Presenter: Raz Yalov, CTO, 41st parameter
This was one of the best, simple and clear presentation on Big data I have attended.
The presenter distinguishes big data clearly as a challenge of data of size greater than petabytes and data, which we cannot eyeball. We need complex infrastructures only when the regular server cannot handle the processing complexity.
It was interesting to know the difficulties most of the big data analytics companies have with data privacy concerns. The company goes to extend of giving special offers to customers who can provide access to their logs or even real-time sample data to improve the predictive abilities of the analytics system.
Once the customers accepted to sharing the data, the company receives the data using API’s, which can be stored into two different storage sources. In-house Hadoop clustered system or Amazons S3 system. The recommended compression formats was .lzo + .lzo.index.
The presenter verdict on various big data technology. The company uses technologies like Pig, Hadoop map reduce, Presto, excel and R programming.

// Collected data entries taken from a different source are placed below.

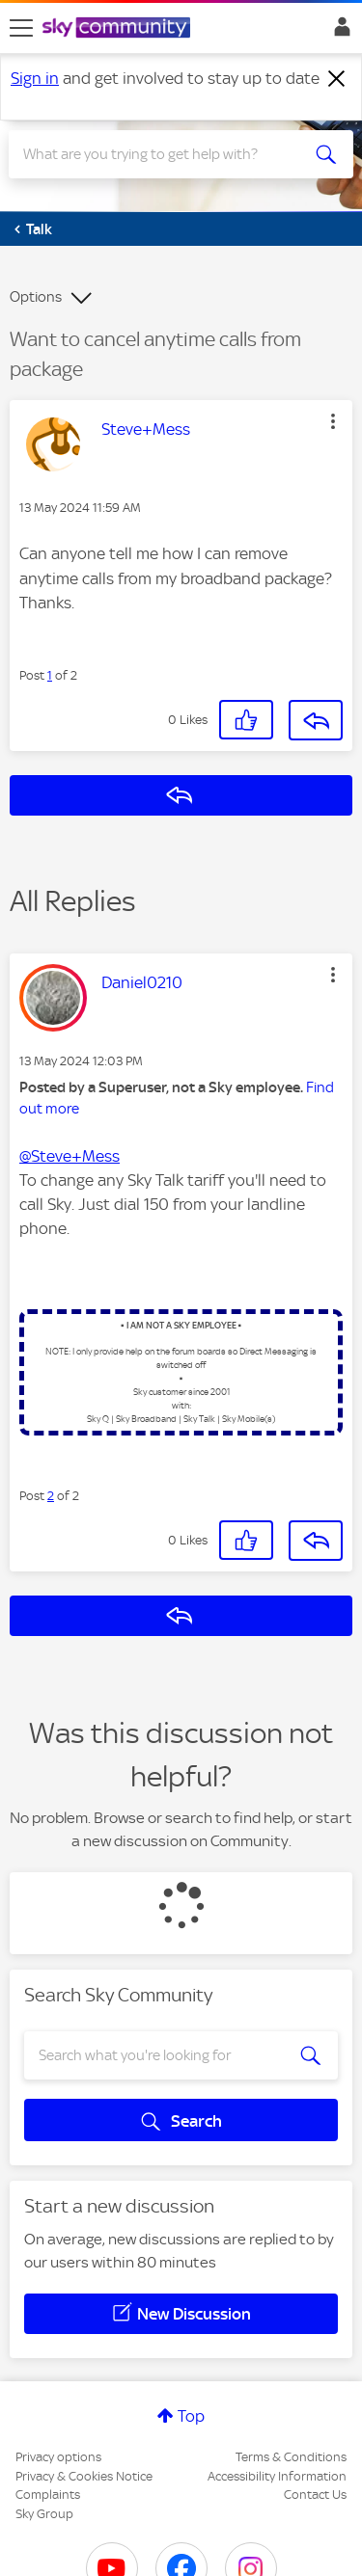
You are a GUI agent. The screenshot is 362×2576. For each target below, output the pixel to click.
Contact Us (315, 2494)
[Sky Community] (118, 28)
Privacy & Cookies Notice (84, 2476)
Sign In (338, 31)
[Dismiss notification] (336, 79)
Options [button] (36, 297)
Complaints (47, 2494)
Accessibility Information (277, 2476)
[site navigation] (21, 28)
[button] (333, 421)
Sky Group (44, 2514)
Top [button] (191, 2416)
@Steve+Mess (69, 1156)
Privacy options (58, 2457)
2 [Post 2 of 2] (50, 1496)
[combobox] (164, 154)
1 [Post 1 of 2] (49, 675)
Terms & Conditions (291, 2457)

Pig and map reduce is used mostly to create the predictive models and excel has been the best resource for eyeballing purposes. The team consist of data scientist who loves R programming, using it as much as possible even if it is not built for that purpose. There was definitely a big dislike towards Hive for its performance issues and connectivity management abilities.
The biggest challenging with Big Data is getting the data itself from the customers and once collected, the next big challenge is to extracting value from it. The sampling processes is one of the major challenges since the level of garbage data present is high.
Looking forward to see how visualization can be injected to such a complex challenging environment.